$\begin{aligned} \lim_{x \rightarrow \infty}\frac{x^2+1}{2x^2} \end{aligned}$

Eve was tasked with calculating the following limit: $$ \lim_{x \rightarrow \infty}\frac{x^2+1}{2x^2} $$ From her math lessons, she remembered that if she is calculating the limit of a quotient and both the numerator and the denominator tend to infinity, she can use l’Hospital’s rule. Thanks to l’Hospital’s rule, she can use differentiation to find the limit.
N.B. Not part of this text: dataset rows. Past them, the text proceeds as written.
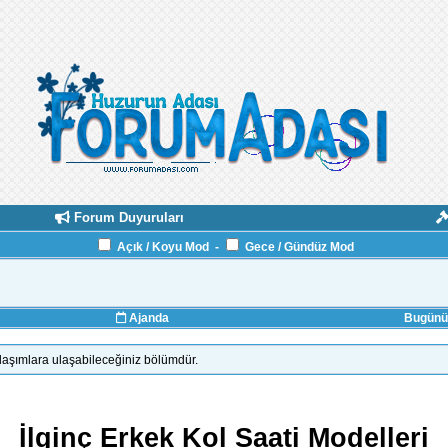
Forum Duyuruları
Açık / Koyu Mod
-
Gece / Gündüz Mod
Ajanda
Bugünün
ylaşımlara ulaşabileceğiniz bölümdür.
İlginç Erkek Kol Saati Modelleri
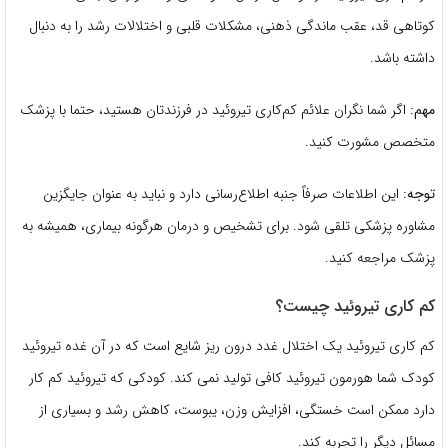
کوتاهی قد، عقب ماندگی ذهنی، مشکلات قلبی و اختلالات رشد را به دنبال
داشته باشد.
مهم:
اگر شما نگران علائم کم‌کاری تیروئید در فرزندتان هستید، حتما با پزشک
متخصص مشورت کنید.
توجه:
این اطلاعات صرفاً جنبه اطلاع‌رسانی دارد و نباید به عنوان جایگزین
مشاوره پزشکی تلقی شود. برای تشخیص و درمان هرگونه بیماری، همیشه به
پزشک مراجعه کنید.
کم کاری تیروئید چیست؟
کم کاری تیروئید یک اختلال غدد درون ریز شایع است که در آن غده تیروئید
کودک شما هورمون تیروئید کافی تولید نمی کند. کودکی که تیروئید کم کار
دارد ممکن است خستگی، افزایش وزن، یبوست، کاهش رشد و بسیاری از
مسائل دیگر را تجربه کند.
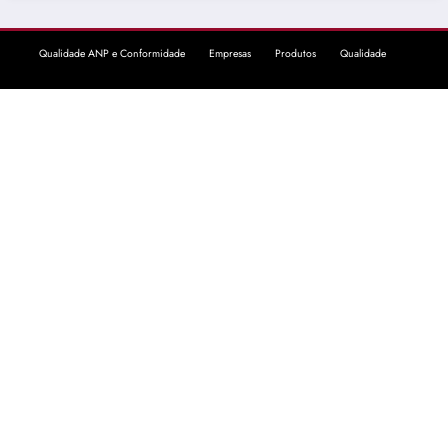
Qualidade ANP e Conformidade
Empresas
Produtos
Qualidade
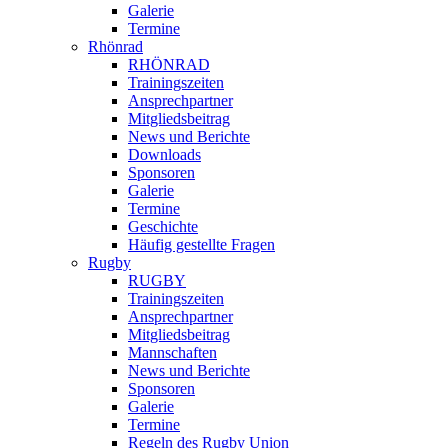
Galerie
Termine
Rhönrad
RHÖNRAD
Trainingszeiten
Ansprechpartner
Mitgliedsbeitrag
News und Berichte
Downloads
Sponsoren
Galerie
Termine
Geschichte
Häufig gestellte Fragen
Rugby
RUGBY
Trainingszeiten
Ansprechpartner
Mitgliedsbeitrag
Mannschaften
News und Berichte
Sponsoren
Galerie
Termine
Regeln des Rugby Union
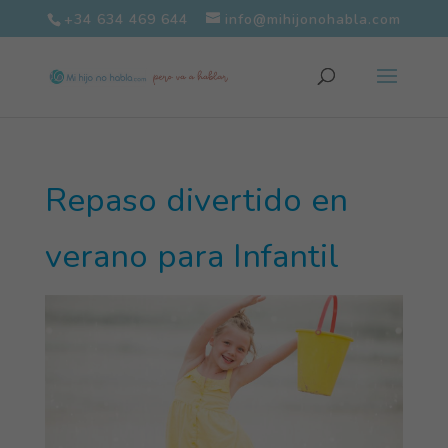
+34 634 469 644
info@mihijonohabla.com
Repaso divertido en
verano para Infantil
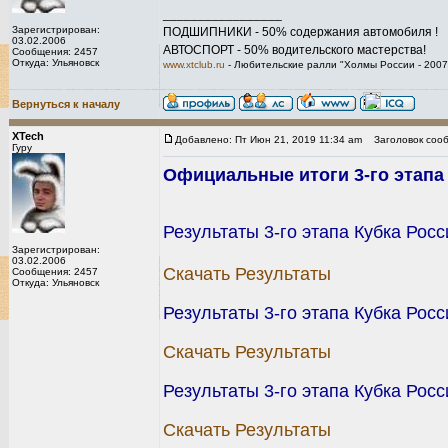
_________________
Зарегистрирован:
ПОДШИПНИКИ - 50% содержания автомобиля !
03.02.2006
АВТОСПОРТ - 50% водительского мастерства!
Сообщения: 2457
Откуда: Ульяновск
www.xtclub.ru
- Любительские ралли "Холмы России - 2007
Вернуться к началу
XTech
Добавлено: Пт Июн 21, 2019 11:34 am
Заголовок сооб
Гуру
Официальные итоги 3-го этапа 
Результаты 3-го этапа Кубка Рос
Зарегистрирован:
03.02.2006
Скачать Результаты
Сообщения: 2457
Откуда: Ульяновск
Результаты 3-го этапа Кубка Рос
Скачать Результаты
Результаты 3-го этапа Кубка Росс
Скачать Результаты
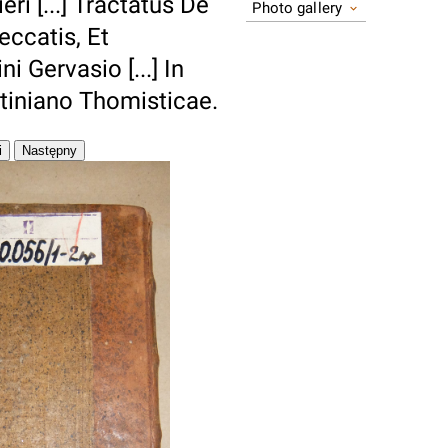
eri [...] Tractatus De
Photo gallery
eccatis, Et
i Gervasio [...] In
iniano Thomisticae.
(1) Since, in this case, it is a quotient, she applied the following differentiation rule: $$ \left(\frac{f}{g}\right)'=\frac{f' g-fg'}{g^2 } $$ and modified the limit as follows: $$ \lim_{x \rightarrow \infty} \frac{x^2+1}{2x^2 } =\lim_{x \rightarrow \infty} \frac{2x \cdot 2x ^2-(x^2+1) \cdot 4x}{4x^4 } $$

(2) Then, she simplified the expression in the limit: $$ \lim_{x \rightarrow \infty} \frac{ 2x \cdot 2x^2-(x^2+1)\cdot 4x}{4x^4} =\lim_{x \rightarrow \infty} ⁡ \frac{4x ^3-4x^3-4x}{4x^4}=\lim_{x \rightarrow \infty} \frac{-4x}{4x^4}=\lim_{x \rightarrow \infty} \frac{-1}{x^3} $$ The problematic $x$, causing the expression to be of the form $\frac{\infty}{\infty}$, was cancelled and eliminated from the numerator.

(3) Further, in calculating this limit, Eve applied the fact that $$ \lim_{x \rightarrow \infty} \frac{1}{x} =0 $$ and got: $$ \lim_{x \rightarrow \infty} \frac{-1}{x^3} =0 $$

(4) Based on this result, she concluded that $$ \lim_{x \rightarrow \infty} \frac{x^2+1}{2x^2} =0. $$ Did Eve make a mistake? If yes, specify where.